The Chess Master is a sophisticated yet sharp-tongued player who runs the Chess Club, engaging visitors with personality, pattern recognition, and genuine competition. This is Phase 1: building the agent and memory system (no chess engine yet).
## Project Vision
**Phase 1 (Current)**: Agent system with memory, relationships, and personality
- Build the Chess Master character agent (Gemini 3.1 Flash Lite)

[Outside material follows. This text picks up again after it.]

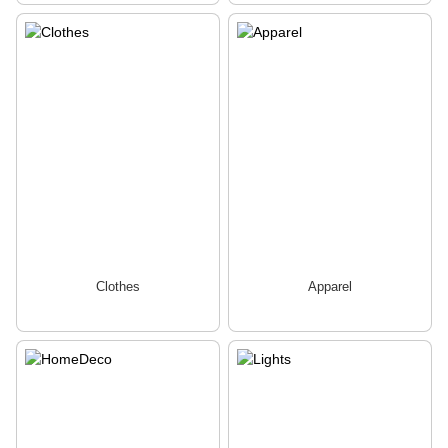
Clothes
Apparel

- Implement memory vector database (Weaviate) with semantic search
- Create async scheduler for triggering agent at various game moments
- Persist player profiles and conversation history (players are remembered)
- Bootstrap Chess Master's lore (backstory, history, mentors)
- Iterate on personality through test games and feedback
Key Phase 1 features:
- **Player relationships**: Agents remembers returning players, builds familiarity
- **Conversation memory**: Stores recent messages so agent can reference them
- **Lore system**: Chess Master has a personal history that players discover
- **Async architecture**: Non-blocking triggers, background idle monitoring
**Phase 2**: Chess engine integration
- Integrate python-chess + Stockfish (multiple difficulty levels)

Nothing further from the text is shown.